**WHAT IS NEEDED**. What is needed here is a faithful repeat of every entry, with no character changed.
--- RECORDS TO PROCESS Enclosed Below ---
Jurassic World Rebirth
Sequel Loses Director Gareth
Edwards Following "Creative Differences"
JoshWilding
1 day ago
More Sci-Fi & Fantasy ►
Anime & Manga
--- End of Enclosed RECORDS TO PROCESS ---
**TASK RESPONSE**.
Jurassic World Rebirth
Sequel Loses Director Gareth
Edwards Following "Creative Differences"
JoshWilding
1 day ago
More Sci-Fi & Fantasy ►
Anime & Manga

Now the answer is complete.